Collected data
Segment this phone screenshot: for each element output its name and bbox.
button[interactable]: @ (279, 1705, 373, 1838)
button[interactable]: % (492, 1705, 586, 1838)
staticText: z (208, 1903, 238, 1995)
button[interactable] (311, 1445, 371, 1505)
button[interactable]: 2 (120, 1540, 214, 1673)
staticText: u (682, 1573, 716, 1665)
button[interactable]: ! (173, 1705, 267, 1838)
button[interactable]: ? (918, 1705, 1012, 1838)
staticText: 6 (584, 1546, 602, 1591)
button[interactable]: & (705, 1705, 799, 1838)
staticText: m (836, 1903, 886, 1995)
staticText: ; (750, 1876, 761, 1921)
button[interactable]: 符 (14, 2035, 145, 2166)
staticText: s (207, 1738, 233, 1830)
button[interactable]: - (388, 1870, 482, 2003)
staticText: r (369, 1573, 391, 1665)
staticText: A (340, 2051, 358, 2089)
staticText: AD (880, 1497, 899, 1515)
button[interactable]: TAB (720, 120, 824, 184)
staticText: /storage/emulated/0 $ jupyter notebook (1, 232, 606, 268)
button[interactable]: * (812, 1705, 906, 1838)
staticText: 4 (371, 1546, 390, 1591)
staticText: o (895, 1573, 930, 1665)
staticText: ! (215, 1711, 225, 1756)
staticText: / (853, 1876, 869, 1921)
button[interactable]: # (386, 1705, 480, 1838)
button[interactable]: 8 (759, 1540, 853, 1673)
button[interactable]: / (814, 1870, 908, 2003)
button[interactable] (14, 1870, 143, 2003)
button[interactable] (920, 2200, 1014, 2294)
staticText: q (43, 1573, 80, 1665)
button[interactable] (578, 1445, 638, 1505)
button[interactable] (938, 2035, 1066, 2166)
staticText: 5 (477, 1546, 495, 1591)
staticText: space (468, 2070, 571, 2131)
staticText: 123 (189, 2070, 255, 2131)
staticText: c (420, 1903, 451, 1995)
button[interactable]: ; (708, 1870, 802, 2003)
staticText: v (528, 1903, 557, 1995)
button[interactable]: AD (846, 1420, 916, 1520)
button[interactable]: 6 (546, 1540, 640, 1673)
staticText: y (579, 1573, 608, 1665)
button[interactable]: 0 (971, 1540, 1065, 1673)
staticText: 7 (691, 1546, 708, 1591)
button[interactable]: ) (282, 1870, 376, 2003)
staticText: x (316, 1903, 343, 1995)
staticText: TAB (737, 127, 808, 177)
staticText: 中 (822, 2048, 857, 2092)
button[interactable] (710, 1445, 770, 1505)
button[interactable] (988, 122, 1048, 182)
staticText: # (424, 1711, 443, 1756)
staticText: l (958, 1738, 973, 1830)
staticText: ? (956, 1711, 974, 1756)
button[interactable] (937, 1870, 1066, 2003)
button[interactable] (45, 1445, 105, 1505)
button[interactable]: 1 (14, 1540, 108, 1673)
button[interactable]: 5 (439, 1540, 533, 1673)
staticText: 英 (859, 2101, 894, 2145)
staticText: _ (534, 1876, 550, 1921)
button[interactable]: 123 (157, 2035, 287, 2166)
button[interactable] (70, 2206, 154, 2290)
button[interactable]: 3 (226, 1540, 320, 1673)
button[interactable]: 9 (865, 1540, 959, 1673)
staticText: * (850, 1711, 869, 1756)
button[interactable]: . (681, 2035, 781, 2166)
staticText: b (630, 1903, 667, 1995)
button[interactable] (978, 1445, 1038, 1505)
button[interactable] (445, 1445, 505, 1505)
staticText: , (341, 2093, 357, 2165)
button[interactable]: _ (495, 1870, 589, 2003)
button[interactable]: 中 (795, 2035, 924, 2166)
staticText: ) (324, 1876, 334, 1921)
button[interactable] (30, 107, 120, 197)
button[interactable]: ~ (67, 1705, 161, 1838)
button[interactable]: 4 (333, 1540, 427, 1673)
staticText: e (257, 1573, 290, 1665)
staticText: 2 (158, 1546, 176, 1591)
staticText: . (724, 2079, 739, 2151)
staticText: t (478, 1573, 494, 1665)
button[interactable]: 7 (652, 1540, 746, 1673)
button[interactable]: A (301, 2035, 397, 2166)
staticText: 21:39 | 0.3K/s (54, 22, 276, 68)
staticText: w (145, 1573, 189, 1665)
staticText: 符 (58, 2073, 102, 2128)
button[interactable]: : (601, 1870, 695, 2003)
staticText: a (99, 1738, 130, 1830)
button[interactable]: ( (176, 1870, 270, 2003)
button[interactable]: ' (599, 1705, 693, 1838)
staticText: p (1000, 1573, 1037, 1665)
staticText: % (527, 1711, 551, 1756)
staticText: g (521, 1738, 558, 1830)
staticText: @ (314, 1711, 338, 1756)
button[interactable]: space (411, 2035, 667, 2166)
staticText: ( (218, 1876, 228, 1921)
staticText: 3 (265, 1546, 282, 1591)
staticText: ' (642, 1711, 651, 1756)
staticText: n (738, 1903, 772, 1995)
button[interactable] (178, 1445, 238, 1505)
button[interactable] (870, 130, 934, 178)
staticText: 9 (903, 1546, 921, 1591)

## Requirement
For the word "space", count the lines of the records that contain it and give only the number.

## Solution to this task
2